The Emotional State Of Nations

Humiliation and disrespect are the drivers of history that ends badly.

Jonathan Zawada for Noema Magazine
Credits

Nathan Gardels is the editor-in-chief of Noema Magazine.

There are plenty of analyses floating around about what drives today’s cultural tensions within societies as well as geopolitical conflict, present wars — and prospective wars. But few get closer to the deep and long-gestating forces that lay behind it all than Pankaj Mishra, the Indian author who participated in a recent Berggruen Institute salon.

Like writers such as Fyodor Dostoyevsky or Frantz Fanon in their time, Mishra plumbs the collective psychology that is cumulatively brewed out of the inner emotions and spiritual conditions of those who have been marginalized, humiliated and uprooted, as he puts it, by the “trauma of modernization experienced by most of the world” over the past 200 years.

In both his latest novel, “Run and Hide,” and in his various nonfiction books and essays, Mishra traces the migration from tradition-bound realms to “modernity as a mode of salvation,” from the temperament of the sticks, villages and provinces to the urbanity of the metropolis. At the individual, societal and even global level, he chronicles the pull and promise of the aspiring who “arrive late on the historical stage” and seek to fit into the “narrative of the winners of modern history,” doing so at the “irreparable cost” of self-alienation and a sense of dispossession that comes from severing the roots of their identity.

Whether left behind as others move on or, as parvenus from the ranks of “people from nowhere,” they seek “dignity, stability and love” in the circumstances they can manage. When the respect they expect doesn’t materialize, humiliation breeds a fierce ressentiment that swells into what Mishra has called “The Age of Anger,” the title of his seminal 2017 book.

In Mishra’s reading, Jean-Jacques Rousseau was the first “intellectual populist” who articulated this sensibility in 18th-century France, speaking up for “a large part of the population that feels scorned and humiliated by the metropolitan class, by an elite that claims to be cosmopolitan and looks down upon people from the provinces.” As Mishra observed in his salon discussion, it is this common cultural fault line that Rousseau identified so long ago that ties together the “Trumps, Putins and Modis” of the world, whose bristling politics of grievance attracts so much popular support.

Lacking Proper Respect

Humiliation and resentment over a lack of recognition and respect are among the most powerful drivers of history that ends badly. Russia may be the most indicative case in point at the moment. To consider Putin a maniacal outlier in his worldview misses how broadly his sentiments are shared by a range of otherwise sympathetic personalities in Russia over the post-Cold War period.

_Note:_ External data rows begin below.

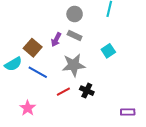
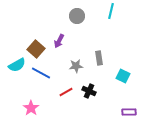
gray rectangle: (75, 35) -> (99, 58), moved, turned 56
cyan square: (108, 51) -> (123, 76), moved, turned -32
gray star: (74, 65) -> (76, 66), size x0.6

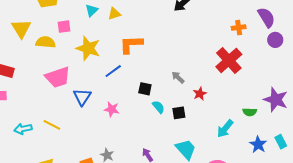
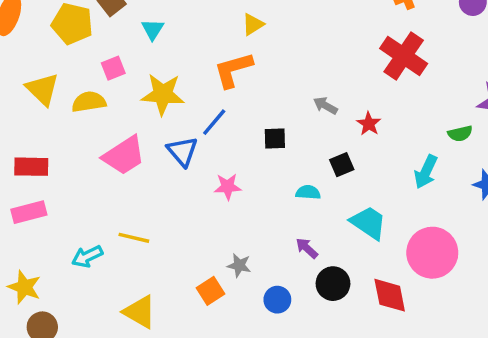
yellow triangle: (114, 14) -> (253, 24), moved
blue triangle: (82, 97) -> (182, 151), moved
cyan semicircle: (158, 107) -> (308, 192), moved, turned -32

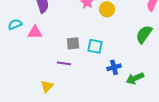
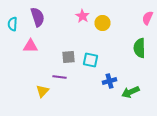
cyan semicircle: (15, 24) -> (12, 24), moved, turned -64
green semicircle: (144, 34) -> (140, 48), turned -36
yellow triangle: (47, 86) -> (42, 91), moved

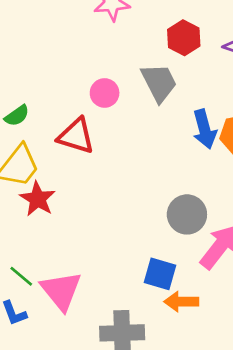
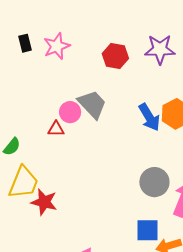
gray trapezoid: (159, 83) -> (92, 104), moved
red triangle: (76, 136) -> (56, 129), moved, size x0.6

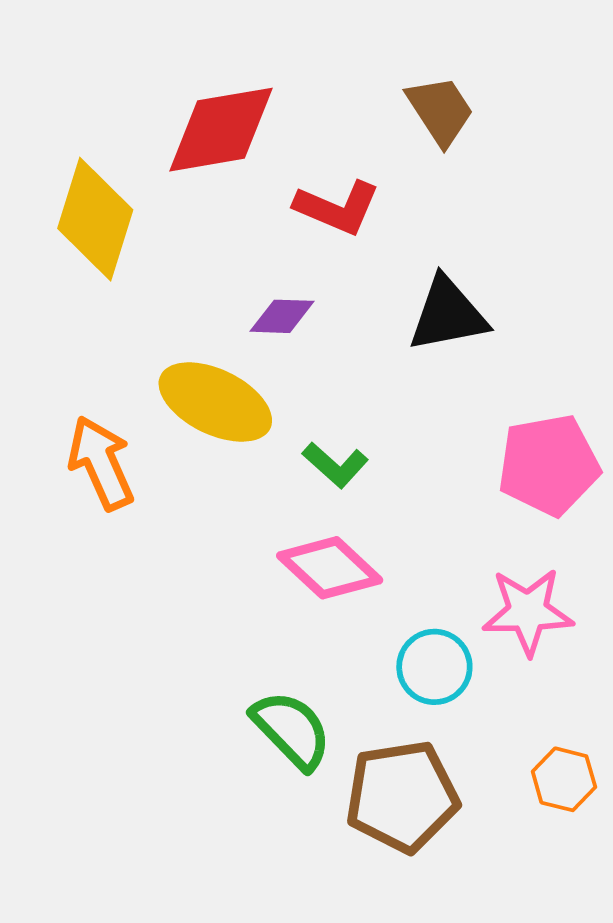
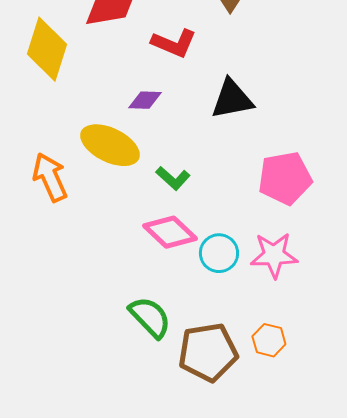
cyan circle: (434, 667) -> (219, 253), moved
orange hexagon: (564, 779) -> (269, 340), moved

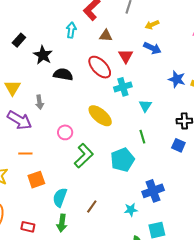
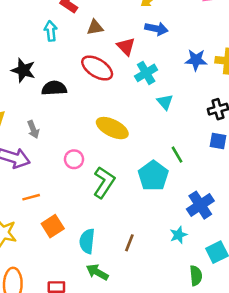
cyan cross: (123, 87) -> (146, 73), moved
green line: (142, 137) -> (177, 155), moved
green arrow: (62, 223) -> (97, 272), turned 126

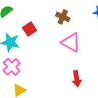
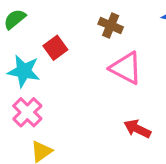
red arrow: (77, 79) -> (137, 129), turned 126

As I’ve written before, when Mikhail Gorbachev complained to me about how NATO expansion betrayed the “new thinking” that had thawed hostilities, he didn’t talk about military security, but disrespect. “Americans have treated us without proper respect,” he told me almost two decades ago. “Russia is a serious partner. We are a country with a tremendous history, with diplomatic experience. It is an educated country that has contributed much to science.”  

Alexander Lebed, a popular former general who ran for president in pre-Putin times, instinctively fathomed where things were headed if NATO filled the vacuum of the dismantled Warsaw Pact. For him too, the issue was not security but humiliation.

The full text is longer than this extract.